Perspective: The mechanisms considered for triglycerides increasing risk for CHD and CV events are thought to be the increase in VLDL triglyceride-rich remnant particles, small highly atherogenic LDL particles, less efficient small dense HDL particles, and prothrombosis. The finding that a genetic determinant of triglyceride levels appears to increase risk independent of other known risk factors including diabetes further supports the rationale for considering targeting triglycerides. Future drug trials should consider the impact of the –1131T>C (rs662799) promoter polymorphism of the APOA5 gene, which appears to impact the effect of both statins and fibrates. Melvyn Rubenfire, M.D., F.A.C.C.

Title: Association of Temporal Trends in Risk Factors and Treatment Uptake With Coronary Heart Disease Mortality, 1994-2005
Topic: Prevention/Vascular
Date Posted: 5/11/2010 4:00:00 PM
Author(s): Wijeysundera HC, Machado M, Farahati F, et al.
Citation: JAMA 2010;303:1841-1847.
Clinical Trial: No
Study Question: Are trends in coronary heart disease (CHD) risk factors and management associated with mortality?
Methods: This was a prospective analytic study of the general population (age 25-84 years) residing in Ontario, Canada between 1994 and 2005, using the IMPACT model (which integrates data on population size, CHD mortality, risk factors, and treatment uptake). The association between CHD mortality and risk factors for eight separate CHD populations, and population trends in six risk factors was quantified using relative risks and regression coefficients from published literature. The main outcome of interest was number of deaths prevented or delayed in 2005. Secondary outcomes included improvements in medical treatments and trends in risk factors.
Results: Age-adjusted CHD mortality decreased by 35%, from 191 to 125 deaths per 100,000 inhabitants over the time period examined (1994-2005). This translated into an estimated 7,585 fewer CHD deaths in 2005. Improvements in medical and surgical treatments were associated with 43% (range 11-124%) of the total mortality decrease, most notably for acute myocardial infarction (8%, range -5% to 40%), chronic stable coronary artery disease (17%, range 7-35%), and heart failure occurring while in the community (10%, range 6-31%). Trends in risk factors accounted for 48% (range 28-64%) prevented or delayed CHD deaths or 3,660 fewer deaths. Improvements in total cholesterol and systolic blood pressure accounted for much of this mortality reduction. Increases in diabetes and body mass index (BMI) were associated with higher CHD mortality (6%, range 4-8% for diabetes and 2%, range 1-4% for BMI).

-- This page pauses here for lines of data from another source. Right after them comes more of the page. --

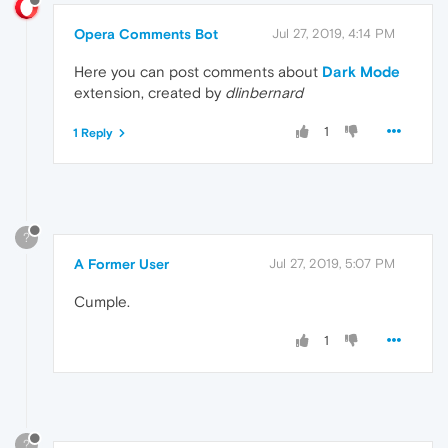
Opera Comments Bot
Jul 27, 2019, 4:14 PM
Here you can post comments about
Dark Mode
extension, created by
dlinbernard
1
1 Reply
?
A Former User
Jul 27, 2019, 5:07 PM
Cumple.
1
?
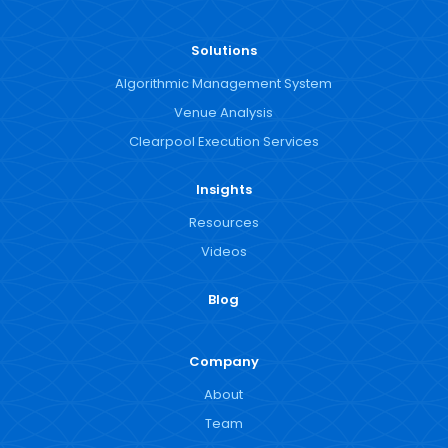
Solutions
Algorithmic Management System
Venue Analysis
Clearpool Execution Services
Insights
Resources
Videos
Blog
Company
About
Team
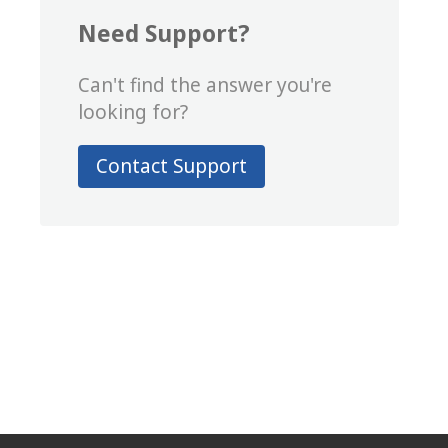
Need Support?
Can't find the answer you're
looking for?
Contact Support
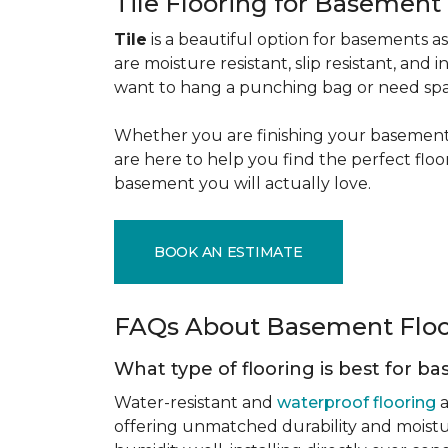
Tile Flooring for Basement
Tile
is a beautiful option for basements as 
are moisture resistant, slip resistant, and i
want to hang a punching bag or need spa
Whether you are finishing your basement f
are here to help you find the perfect flo
basement you will actually love.
BOOK AN ESTIMATE
FAQs About Basement Flo
What type of flooring is best for 
Water-resistant and
waterproof flooring
a
offering unmatched durability and moistu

Conclusions: The authors concluded that decreases in CHD mortality observed between 1994 and 2005 were associated primarily with improvements in CHD risk factors, but also with improvements in medical management of heart disease.

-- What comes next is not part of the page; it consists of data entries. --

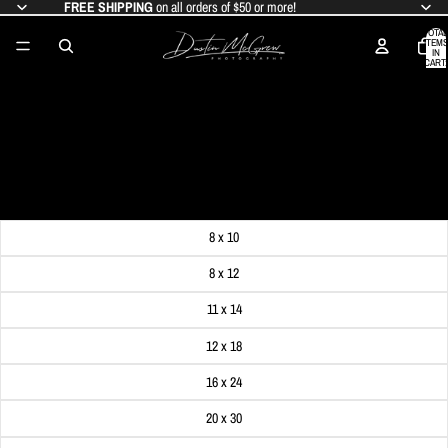
FREE SHIPPING
on all orders of $50 or more!
TOTAL
ITEMS
IN
CART:
0
2024 SOLAR ECLIPSE AND TRINITY
CHURCH
SALE PRICE
$19.99
REGULAR PRICE
$24.99
Get FREE SHIPPING on orders of $50 or more!
Dimensions
8 x 10
8 x 12
11 x 14
12 x 18
16 x 24
20 x 30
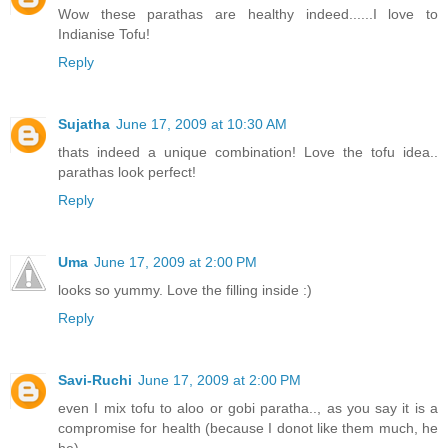
Wow these parathas are healthy indeed......I love to
Indianise Tofu!
Reply
Sujatha
June 17, 2009 at 10:30 AM
thats indeed a unique combination! Love the tofu idea..
parathas look perfect!
Reply
Uma
June 17, 2009 at 2:00 PM
looks so yummy. Love the filling inside :)
Reply
Savi-Ruchi
June 17, 2009 at 2:00 PM
even I mix tofu to aloo or gobi paratha.., as you say it is a
compromise for health (because I donot like them much, he
he).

Perspective: These findings support the continued primary and secondary prevention efforts to improve traditional risk factors in our population. This together with continued advancement in the treatment of CHD will likely assist in the continued reduction of CHD mortality rates. However, the epidemic of obesity and associated medical problems such as diabetes will retard progress in reducing mortality and morbidity related to CHD. Elizabeth A. Jackson, M.D., F.A.C.C.